Extreme Theory of Functional Connections

A physics-informed neural network method for solving parametric differential equations


We present a novel, accurate, fast, and robust physics-informed neural network method for solving problems involving differential equations (DEs), called Extreme Theory of Functional Connections, or X-TFC. The proposed method is a synergy of two recently developed frameworks for solving problems involving DEs: the Theory of Functional Connections TFC, and the Physics-Informed Neural Networks PINN. Here, the latent solution of the DEs is approximated by a TFC constrained expression that employs a Neural Network (NN) as the free-function. The TFC approximated solution form always analytically satisfies the constraints of the DE, while maintaining a NN with unconstrained parameters. X-TFC uses a single-layer NN trained via the Extreme Learning Machine (ELM) algorithm.

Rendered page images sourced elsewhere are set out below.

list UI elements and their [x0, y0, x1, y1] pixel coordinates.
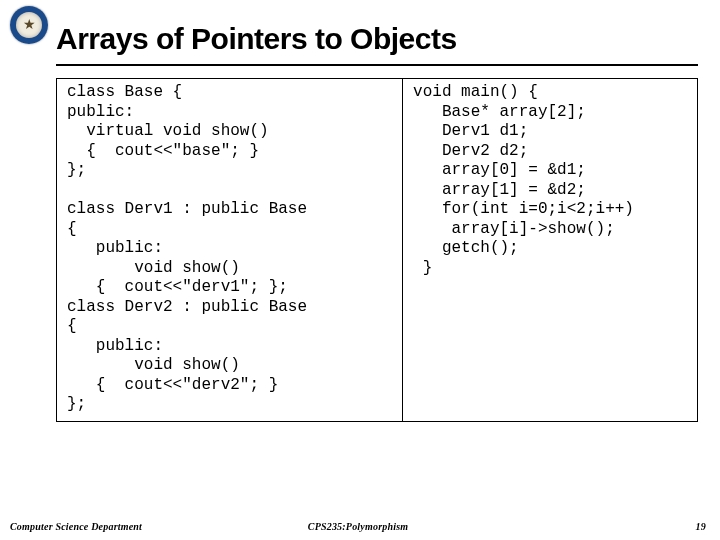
footer-page-number: 19 [696, 521, 706, 532]
code-right-column: void main() { Base* array[2]; Derv1 d1; … [403, 79, 697, 421]
footer-course: CPS235:Polymorphism [308, 521, 408, 532]
title-rule [56, 64, 698, 66]
code-box: class Base { public: virtual void show()… [56, 78, 698, 422]
code-left-column: class Base { public: virtual void show()… [57, 79, 403, 421]
slide-title: Arrays of Pointers to Objects [56, 22, 457, 56]
slide-footer: Computer Science Department CPS235:Polym… [10, 521, 706, 532]
code-columns: class Base { public: virtual void show()… [57, 79, 697, 421]
institution-logo [10, 6, 48, 44]
footer-department: Computer Science Department [10, 521, 142, 532]
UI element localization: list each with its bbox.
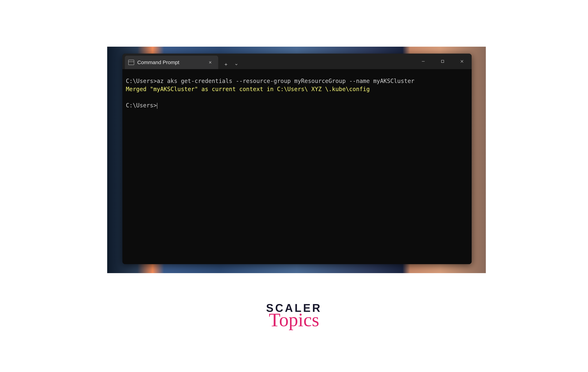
- title-bar-drag-area[interactable]: [241, 54, 414, 69]
- brand-line-2: Topics: [266, 310, 322, 329]
- maximize-button[interactable]: [433, 54, 452, 69]
- tab-close-button[interactable]: [206, 59, 214, 66]
- svg-rect-0: [441, 60, 444, 62]
- window-controls: [414, 54, 472, 69]
- cmd-icon: [128, 60, 134, 65]
- prompt-2: C:\Users>: [126, 102, 157, 109]
- tab-strip: Command Prompt: [122, 54, 241, 69]
- tab-title: Command Prompt: [137, 60, 203, 65]
- branding-watermark: SCALER Topics: [266, 302, 322, 329]
- command-1: az aks get-credentials --resource-group …: [157, 78, 414, 84]
- cursor: [157, 103, 157, 109]
- title-bar: Command Prompt: [122, 54, 472, 69]
- tab-actions: [218, 60, 241, 69]
- blank-line: [126, 93, 468, 102]
- terminal-output[interactable]: C:\Users>az aks get-credentials --resour…: [122, 69, 472, 264]
- tab-dropdown-button[interactable]: [232, 60, 241, 69]
- minimize-button[interactable]: [414, 54, 433, 69]
- new-tab-button[interactable]: [221, 60, 231, 69]
- prompt-1: C:\Users>: [126, 78, 157, 84]
- command-line-2: C:\Users>: [126, 102, 468, 110]
- close-window-button[interactable]: [452, 54, 472, 69]
- output-line-1: Merged "myAKSCluster" as current context…: [126, 85, 468, 93]
- terminal-window: Command Prompt: [122, 54, 472, 264]
- command-line-1: C:\Users>az aks get-credentials --resour…: [126, 77, 468, 85]
- tab-command-prompt[interactable]: Command Prompt: [125, 56, 218, 69]
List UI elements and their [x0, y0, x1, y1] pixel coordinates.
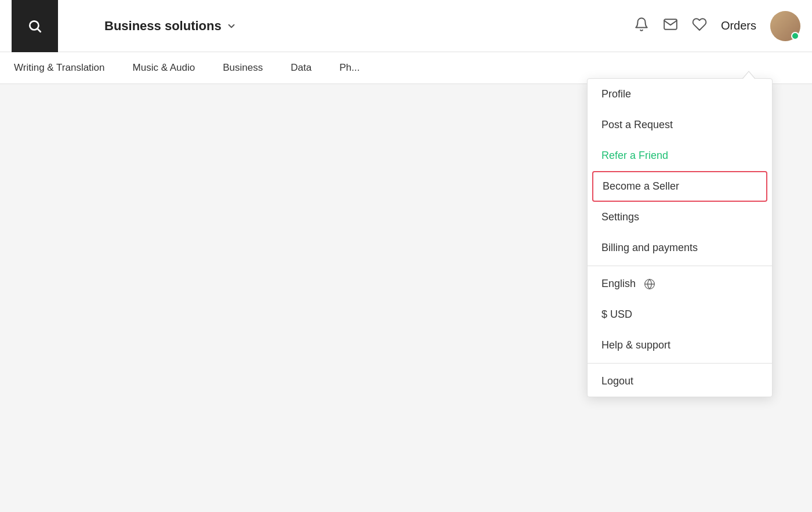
- nav-item-business[interactable]: Business: [220, 62, 265, 74]
- nav-item-music-audio[interactable]: Music & Audio: [130, 62, 198, 74]
- dropdown-item-billing[interactable]: Billing and payments: [588, 233, 772, 263]
- header: Business solutions Orders: [0, 0, 812, 52]
- post-request-label: Post a Request: [601, 119, 673, 131]
- user-dropdown-menu: Profile Post a Request Refer a Friend Be…: [587, 78, 773, 397]
- chevron-down-icon: [226, 21, 237, 31]
- favorites-button[interactable]: [692, 17, 707, 35]
- dropdown-item-refer-friend[interactable]: Refer a Friend: [588, 140, 772, 171]
- billing-label: Billing and payments: [601, 242, 698, 254]
- notifications-button[interactable]: [634, 17, 649, 35]
- settings-label: Settings: [601, 211, 639, 223]
- help-label: Help & support: [601, 339, 670, 351]
- search-icon: [27, 19, 42, 34]
- dropdown-item-help[interactable]: Help & support: [588, 330, 772, 361]
- dropdown-item-settings[interactable]: Settings: [588, 202, 772, 233]
- bell-icon: [634, 17, 649, 32]
- orders-button[interactable]: Orders: [721, 19, 756, 32]
- heart-icon: [692, 17, 707, 32]
- search-button[interactable]: [12, 0, 58, 52]
- svg-line-1: [38, 29, 41, 32]
- currency-label: $ USD: [601, 308, 632, 321]
- mail-icon: [663, 17, 678, 32]
- nav-item-writing-translation[interactable]: Writing & Translation: [12, 62, 107, 74]
- become-seller-label: Become a Seller: [603, 180, 679, 193]
- business-solutions-label: Business solutions: [104, 19, 222, 34]
- dropdown-caret: [742, 71, 756, 79]
- dropdown-item-post-request[interactable]: Post a Request: [588, 110, 772, 140]
- nav-item-data[interactable]: Data: [288, 62, 314, 74]
- divider-2: [588, 363, 772, 364]
- main-content: Profile Post a Request Refer a Friend Be…: [0, 84, 812, 512]
- dropdown-item-currency[interactable]: $ USD: [588, 299, 772, 330]
- dropdown-item-logout[interactable]: Logout: [588, 366, 772, 397]
- divider-1: [588, 266, 772, 266]
- profile-label: Profile: [601, 88, 631, 100]
- dropdown-item-profile[interactable]: Profile: [588, 79, 772, 110]
- dropdown-item-become-seller[interactable]: Become a Seller: [592, 171, 767, 202]
- messages-button[interactable]: [663, 17, 678, 35]
- business-solutions-button[interactable]: Business solutions: [104, 19, 237, 34]
- logout-label: Logout: [601, 375, 633, 387]
- online-indicator: [791, 32, 799, 40]
- globe-icon: [644, 278, 655, 290]
- dropdown-item-language[interactable]: English: [588, 268, 772, 299]
- header-right: Orders: [634, 11, 800, 41]
- refer-friend-label: Refer a Friend: [601, 150, 668, 162]
- nav-item-ph[interactable]: Ph...: [337, 62, 362, 74]
- language-label: English: [601, 278, 636, 290]
- user-avatar-button[interactable]: [770, 11, 800, 41]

This choice is based on the approximating properties of the ELM algorithm that reduces the training of the network to a simple least-squares, because the only trainable parameters are the output weights. The proposed methodology was tested over a wide range of problems including the approximation of solutions to linear and nonlinear ordinary DEs (ODEs), systems of ODEs, and partial DEs (PDEs). The results show that, for most of the problems considered, X-TFC achieves high accuracy with low computational time, even for large scale PDEs, without suffering the curse of dimensionality.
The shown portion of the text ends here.